The wild artichoke stalks are soaked in saltwater to soften them, the thorns peeled off, and the stalks stuffed with a mixture of meat and rice. They are then simmered in a tomato-based sauce.

“It is a great honor for me to cook with her,” Navon, wearing a grey fedora, said with a smile. “Besides being a Holocaust survivor, she made me miss my grandmothers, both passed away. I used to love to cook with them, and she brought it back.”

His restaurant, Machneyuda, has become a hit in Jerusalem’s burgeoning culinary scene. It is booked for the next month for both lunch and dinner.
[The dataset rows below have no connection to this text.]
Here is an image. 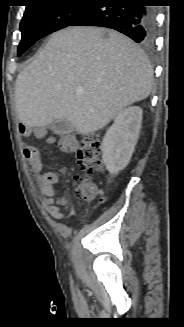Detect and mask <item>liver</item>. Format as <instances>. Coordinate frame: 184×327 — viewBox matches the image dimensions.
<instances>
[{"mask_svg":"<svg viewBox=\"0 0 184 327\" xmlns=\"http://www.w3.org/2000/svg\"><path fill=\"white\" fill-rule=\"evenodd\" d=\"M152 88L153 68L131 39L104 28L69 27L53 34L19 73L16 111L28 127L67 119L88 135Z\"/></svg>","mask_w":184,"mask_h":327,"instance_id":"1","label":"liver"}]
</instances>
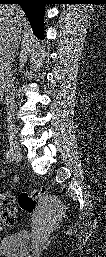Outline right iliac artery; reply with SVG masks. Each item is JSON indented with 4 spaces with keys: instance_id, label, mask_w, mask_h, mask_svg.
<instances>
[{
    "instance_id": "right-iliac-artery-1",
    "label": "right iliac artery",
    "mask_w": 106,
    "mask_h": 257,
    "mask_svg": "<svg viewBox=\"0 0 106 257\" xmlns=\"http://www.w3.org/2000/svg\"><path fill=\"white\" fill-rule=\"evenodd\" d=\"M6 159H7L8 163H11V161H12V154H11V150L10 149L7 150V152H6Z\"/></svg>"
}]
</instances>
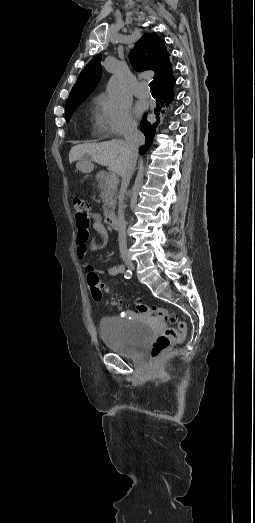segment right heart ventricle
<instances>
[{"mask_svg":"<svg viewBox=\"0 0 255 523\" xmlns=\"http://www.w3.org/2000/svg\"><path fill=\"white\" fill-rule=\"evenodd\" d=\"M92 125L98 136H104L107 133V118L103 110H97L95 112Z\"/></svg>","mask_w":255,"mask_h":523,"instance_id":"e07e8e85","label":"right heart ventricle"}]
</instances>
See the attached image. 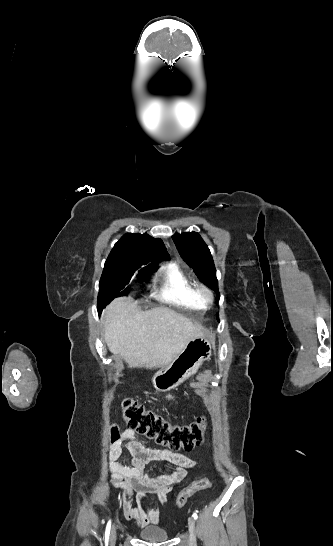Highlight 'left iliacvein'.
Here are the masks:
<instances>
[{"mask_svg":"<svg viewBox=\"0 0 333 546\" xmlns=\"http://www.w3.org/2000/svg\"><path fill=\"white\" fill-rule=\"evenodd\" d=\"M188 528H189V544L190 546H196L195 520L192 517L188 519Z\"/></svg>","mask_w":333,"mask_h":546,"instance_id":"obj_1","label":"left iliac vein"}]
</instances>
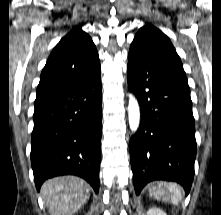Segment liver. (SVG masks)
<instances>
[{
  "label": "liver",
  "mask_w": 221,
  "mask_h": 215,
  "mask_svg": "<svg viewBox=\"0 0 221 215\" xmlns=\"http://www.w3.org/2000/svg\"><path fill=\"white\" fill-rule=\"evenodd\" d=\"M89 184L76 176H60L47 180L41 195L51 215H73L90 198Z\"/></svg>",
  "instance_id": "6515ba94"
}]
</instances>
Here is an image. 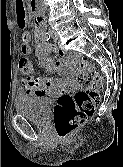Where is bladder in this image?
I'll return each instance as SVG.
<instances>
[{"label": "bladder", "instance_id": "obj_1", "mask_svg": "<svg viewBox=\"0 0 123 167\" xmlns=\"http://www.w3.org/2000/svg\"><path fill=\"white\" fill-rule=\"evenodd\" d=\"M52 99L44 96L19 95L15 108L20 116L36 124H45L52 109Z\"/></svg>", "mask_w": 123, "mask_h": 167}]
</instances>
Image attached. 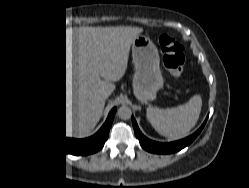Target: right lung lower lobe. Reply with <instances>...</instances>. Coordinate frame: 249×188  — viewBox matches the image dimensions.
Returning a JSON list of instances; mask_svg holds the SVG:
<instances>
[{"label": "right lung lower lobe", "mask_w": 249, "mask_h": 188, "mask_svg": "<svg viewBox=\"0 0 249 188\" xmlns=\"http://www.w3.org/2000/svg\"><path fill=\"white\" fill-rule=\"evenodd\" d=\"M59 37V36H58ZM116 108L114 107L101 129L92 137L86 139L66 138L59 135V62H58V133L45 132L50 142L63 153L72 155H88L99 151L108 138Z\"/></svg>", "instance_id": "right-lung-lower-lobe-1"}]
</instances>
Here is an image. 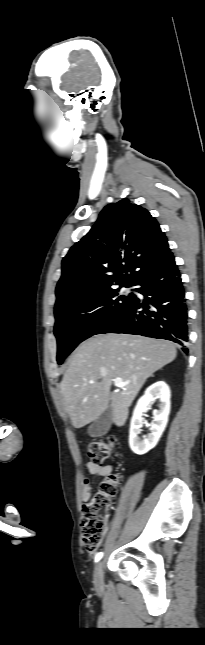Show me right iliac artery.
Segmentation results:
<instances>
[{"label":"right iliac artery","instance_id":"right-iliac-artery-1","mask_svg":"<svg viewBox=\"0 0 205 645\" xmlns=\"http://www.w3.org/2000/svg\"><path fill=\"white\" fill-rule=\"evenodd\" d=\"M102 556H103L102 552L97 553L95 556V562H98L102 558Z\"/></svg>","mask_w":205,"mask_h":645}]
</instances>
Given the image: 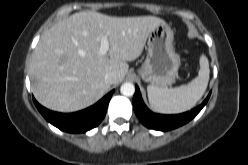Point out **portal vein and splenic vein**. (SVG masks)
<instances>
[{"instance_id":"18ae733b","label":"portal vein and splenic vein","mask_w":248,"mask_h":165,"mask_svg":"<svg viewBox=\"0 0 248 165\" xmlns=\"http://www.w3.org/2000/svg\"><path fill=\"white\" fill-rule=\"evenodd\" d=\"M109 50V42L106 36L100 38V49L99 53L105 55Z\"/></svg>"}]
</instances>
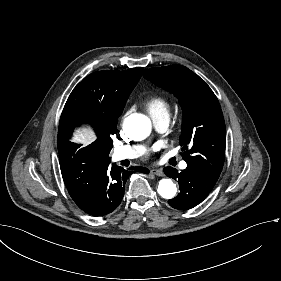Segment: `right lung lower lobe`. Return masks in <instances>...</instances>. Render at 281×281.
I'll return each instance as SVG.
<instances>
[{"instance_id":"98d812e1","label":"right lung lower lobe","mask_w":281,"mask_h":281,"mask_svg":"<svg viewBox=\"0 0 281 281\" xmlns=\"http://www.w3.org/2000/svg\"><path fill=\"white\" fill-rule=\"evenodd\" d=\"M74 149V146L58 149L63 180L77 206L93 216L109 214L119 206L127 178L133 172L149 173L140 166L125 170L115 163L111 165L110 157L93 150Z\"/></svg>"}]
</instances>
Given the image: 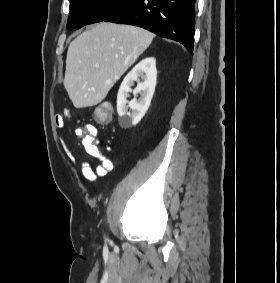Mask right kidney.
<instances>
[{"instance_id": "obj_1", "label": "right kidney", "mask_w": 280, "mask_h": 283, "mask_svg": "<svg viewBox=\"0 0 280 283\" xmlns=\"http://www.w3.org/2000/svg\"><path fill=\"white\" fill-rule=\"evenodd\" d=\"M156 80V61L153 57L143 59L126 75L117 95V112L121 127L129 128L141 121L150 106ZM134 81L137 82V87L133 90V94L136 96L140 93L141 97L139 100L134 98L128 102L127 97L129 92H132L131 86L134 85ZM129 108L132 112L128 111Z\"/></svg>"}]
</instances>
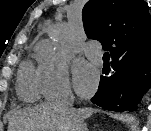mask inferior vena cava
I'll use <instances>...</instances> for the list:
<instances>
[{
  "mask_svg": "<svg viewBox=\"0 0 151 131\" xmlns=\"http://www.w3.org/2000/svg\"><path fill=\"white\" fill-rule=\"evenodd\" d=\"M55 104L60 108L67 109L72 106V99L68 91H63L62 95L55 100Z\"/></svg>",
  "mask_w": 151,
  "mask_h": 131,
  "instance_id": "inferior-vena-cava-1",
  "label": "inferior vena cava"
}]
</instances>
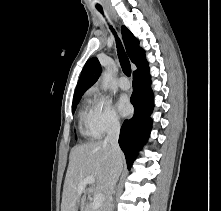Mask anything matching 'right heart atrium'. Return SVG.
<instances>
[{"label": "right heart atrium", "instance_id": "1", "mask_svg": "<svg viewBox=\"0 0 221 211\" xmlns=\"http://www.w3.org/2000/svg\"><path fill=\"white\" fill-rule=\"evenodd\" d=\"M91 124L98 136L115 131L120 127V119L111 101L101 93H92L90 106Z\"/></svg>", "mask_w": 221, "mask_h": 211}]
</instances>
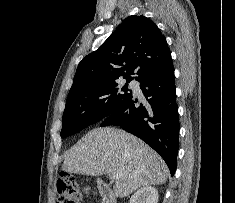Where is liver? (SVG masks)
<instances>
[{"mask_svg": "<svg viewBox=\"0 0 235 203\" xmlns=\"http://www.w3.org/2000/svg\"><path fill=\"white\" fill-rule=\"evenodd\" d=\"M62 170L91 176L119 172L114 193L123 198L150 185L166 182L164 160L136 136L116 128H95L66 154Z\"/></svg>", "mask_w": 235, "mask_h": 203, "instance_id": "6515ba94", "label": "liver"}]
</instances>
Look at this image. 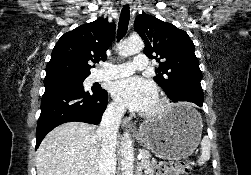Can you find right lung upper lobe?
I'll return each instance as SVG.
<instances>
[{"mask_svg":"<svg viewBox=\"0 0 251 175\" xmlns=\"http://www.w3.org/2000/svg\"><path fill=\"white\" fill-rule=\"evenodd\" d=\"M114 33L115 24L98 18L63 34L53 48L45 80L89 76L90 63L106 59Z\"/></svg>","mask_w":251,"mask_h":175,"instance_id":"cb5924a9","label":"right lung upper lobe"}]
</instances>
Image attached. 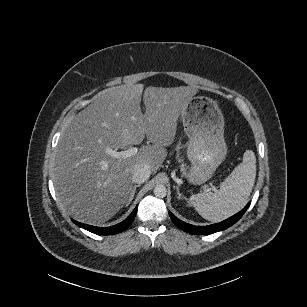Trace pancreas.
Returning a JSON list of instances; mask_svg holds the SVG:
<instances>
[{"label": "pancreas", "instance_id": "1", "mask_svg": "<svg viewBox=\"0 0 307 307\" xmlns=\"http://www.w3.org/2000/svg\"><path fill=\"white\" fill-rule=\"evenodd\" d=\"M175 151L173 150L169 155H172ZM175 158L177 159V162L180 165V172L181 177L188 179L189 178V172H190V166L187 165L184 161V157L180 155V152H176Z\"/></svg>", "mask_w": 307, "mask_h": 307}]
</instances>
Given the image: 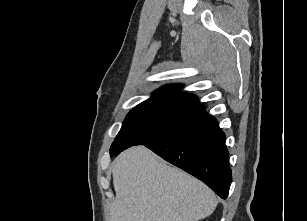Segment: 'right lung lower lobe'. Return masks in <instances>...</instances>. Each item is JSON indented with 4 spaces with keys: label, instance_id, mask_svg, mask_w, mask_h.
<instances>
[{
    "label": "right lung lower lobe",
    "instance_id": "98d812e1",
    "mask_svg": "<svg viewBox=\"0 0 307 221\" xmlns=\"http://www.w3.org/2000/svg\"><path fill=\"white\" fill-rule=\"evenodd\" d=\"M145 146L227 198L232 182L229 152L225 134L214 117L206 115L187 130Z\"/></svg>",
    "mask_w": 307,
    "mask_h": 221
}]
</instances>
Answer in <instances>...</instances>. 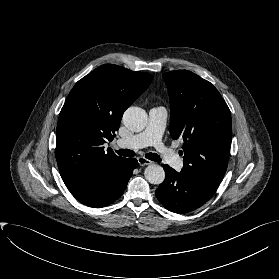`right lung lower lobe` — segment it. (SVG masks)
<instances>
[{
	"instance_id": "right-lung-lower-lobe-1",
	"label": "right lung lower lobe",
	"mask_w": 279,
	"mask_h": 279,
	"mask_svg": "<svg viewBox=\"0 0 279 279\" xmlns=\"http://www.w3.org/2000/svg\"><path fill=\"white\" fill-rule=\"evenodd\" d=\"M137 166L138 161L135 158H125L117 169L73 196L89 207L107 206L123 194L132 172Z\"/></svg>"
}]
</instances>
Navon said the artichoke dish is labor-intensive, but the flavor is worth it, and the dish is going on his menu.

“The minute Tzippi said harshuf, wild artichoke, I knew we’re going to do it, because it’s really old school,” Navon said. “You can’t find it in restaurants — only in homes. It’s something with a fingerprint.”

Navon said he is happy to donate his time and ingredients to Shorashim.

“It’s an amazing project and helps raise awareness that we still have Holocaust survivors in Israel,” he said. “They’re still part of the community, and we need to remember them.”

Linda Gradstein writes for The Media Line.